Crescita, dal suo punto di vista, significa morte certificata dello sviluppo.
«Dello sviluppo come abbiamo voluto intenderlo noi, certamente sì. È la nostra storia a dimostrarlo».
Ha detto: liberiamoci dalla logica economicista. Vuol dire no alla globalizzazione?
«Noi francesi la chiamiamo mondializzazione ma, in fondo, le due parole sono identiche. La mondializzazione del mercato cos'è? Lo aveva detto Karl Marx molto prima di me: la Terra è mondializzata almeno dal 1492, ossia dalla scoperta dell'America. Allora, cosa c'è di nuovo? C'è che siamo arrivati all'omologazione totale, alla cancellazione delle culture locali, delle identità. Tutto questo ha un solo obiettivo: accrescere i consumi senza fermarsi mai».

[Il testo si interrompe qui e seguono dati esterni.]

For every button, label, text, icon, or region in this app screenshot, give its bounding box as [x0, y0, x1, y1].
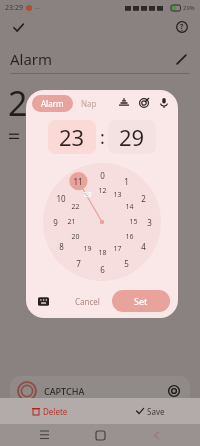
staticText: 29% — [183, 4, 195, 12]
staticText: Set — [134, 295, 148, 307]
staticText: ··· — [35, 4, 40, 12]
staticText: 21 — [67, 217, 76, 227]
staticText: Alarm — [10, 49, 53, 69]
staticText: 11 — [73, 176, 83, 187]
button[interactable]: Keyboard input — [34, 292, 52, 310]
staticText: 3 — [147, 217, 152, 228]
button[interactable]: CAPTCHA — [18, 376, 182, 406]
staticText: 15 — [129, 217, 138, 227]
button[interactable]: Save — [100, 398, 200, 424]
staticText: Cancel — [75, 296, 100, 307]
staticText: 23 — [83, 190, 92, 200]
button[interactable]: Bedtime — [116, 95, 132, 111]
staticText: 23 — [59, 122, 85, 152]
button[interactable]: Recents — [32, 424, 56, 446]
staticText: 9 — [53, 217, 58, 228]
button[interactable]: Confirm — [8, 17, 28, 37]
staticText: 6 — [100, 264, 105, 275]
button[interactable]: Alarm — [32, 95, 73, 112]
staticText: 5 — [124, 258, 129, 269]
staticText: 0 — [100, 170, 105, 181]
button[interactable]: CAPTCHA settings — [166, 383, 182, 399]
staticText: 14 — [125, 202, 134, 212]
staticText: 23:29 — [5, 3, 23, 13]
staticText: CAPTCHA — [44, 385, 85, 397]
staticText: 17 — [113, 244, 122, 254]
button[interactable]: Back — [144, 424, 168, 446]
staticText: 4 — [141, 241, 146, 252]
staticText: 8 — [59, 241, 64, 252]
staticText: Save — [147, 406, 165, 417]
staticText: 7 — [76, 258, 81, 269]
staticText: 22 — [71, 202, 80, 212]
button[interactable]: Voice — [156, 95, 172, 111]
button[interactable]: Edit — [172, 50, 190, 68]
staticText: Delete — [43, 406, 68, 417]
button[interactable]: 23 — [48, 120, 96, 154]
button[interactable]: Nap — [73, 95, 105, 112]
button[interactable]: Target — [136, 95, 152, 111]
staticText: : — [100, 125, 105, 150]
button[interactable]: Cancel — [67, 292, 108, 311]
staticText: 12 — [98, 186, 107, 196]
staticText: 20 — [71, 232, 80, 242]
staticText: 1 — [124, 176, 129, 187]
staticText: Nap — [81, 98, 97, 109]
button[interactable]: Home — [88, 424, 112, 446]
button[interactable]: Help — [172, 17, 192, 37]
button[interactable]: Set — [112, 290, 170, 312]
staticText: 29 — [119, 122, 145, 152]
staticText: 18 — [98, 248, 107, 258]
button[interactable]: Delete — [0, 398, 100, 424]
staticText: 16 — [125, 232, 134, 242]
staticText: 19 — [83, 244, 92, 254]
staticText: ? — [180, 22, 184, 32]
button[interactable]: 29 — [108, 120, 156, 154]
staticText: 2 — [141, 193, 146, 204]
staticText: 2 — [8, 80, 28, 126]
staticText: 10 — [56, 193, 66, 204]
staticText: Alarm — [41, 98, 64, 109]
staticText: 13 — [113, 190, 122, 200]
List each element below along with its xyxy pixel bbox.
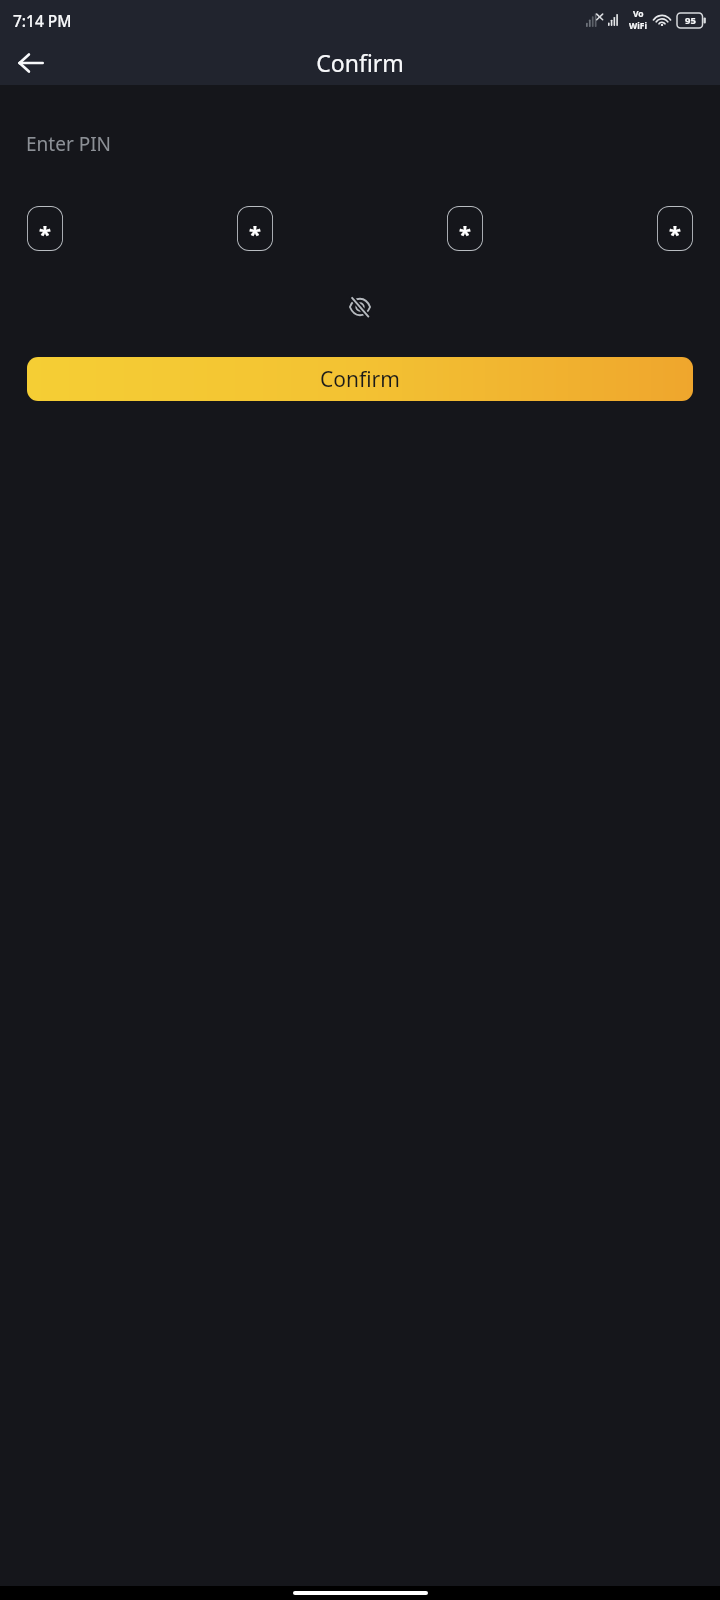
- staticText: Enter PIN: [26, 131, 112, 157]
- button[interactable]: *: [237, 206, 273, 251]
- button[interactable]: Confirm: [27, 357, 693, 401]
- staticText: WiFi: [629, 20, 647, 32]
- button[interactable]: *: [657, 206, 693, 251]
- staticText: Confirm: [320, 365, 400, 394]
- staticText: *: [669, 218, 681, 248]
- staticText: 7:14 PM: [13, 10, 72, 31]
- staticText: *: [39, 218, 51, 248]
- staticText: Vo: [633, 8, 644, 20]
- staticText: 95: [685, 14, 696, 27]
- button[interactable]: *: [447, 206, 483, 251]
- staticText: Confirm: [316, 47, 404, 78]
- staticText: *: [249, 218, 261, 248]
- staticText: *: [459, 218, 471, 248]
- button[interactable]: Hide PIN: [338, 285, 382, 329]
- button[interactable]: Back: [10, 42, 52, 84]
- button[interactable]: *: [27, 206, 63, 251]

Dunque dobbiamo smettere di sognare, sperare di diventare sempre più ricchi.
«Siamo costantemente ingombrati da, come dire?, la civiltà dei gadget. È il caso di abbandonarla: ci offre un arricchimento davvero modesto e solo apparente».
La decrescita è l'esatto opposto dello spirito del capitalismo?
«Da un certo punto di vista, sicuramente sì. Stiamo parlando del capitalismo che conosciamo, quello con cui facciamo i conti tutti i giorni, quello analizzato con precisione dal sociologo Max Weber. La finalità del capitalismo è il profitto. Profitto a qualunque costo».
Lei però critica anche chi parla di sviluppo sostenibile.
«Lo sviluppo sostenibile è il più bell'ossimoro inventato finora. Se si chiama sviluppo non può essere, per definizione, sostenibile. È l'invenzione di un vero criminale, recentemente condannato dal Tribunale di Torino a diciotto anni di carcere. Per capirci, il signore dell'amianto. Governa la più imponente lobby del cosiddetto sviluppo sostenibile ovvero il World business Council of sustainable development. Assieme ad un miliardario svizzero e un altro canadese (che si occupa di petrolio) hanno realizzato una società di marketing proprio per imporre lo sviluppo sostenibile».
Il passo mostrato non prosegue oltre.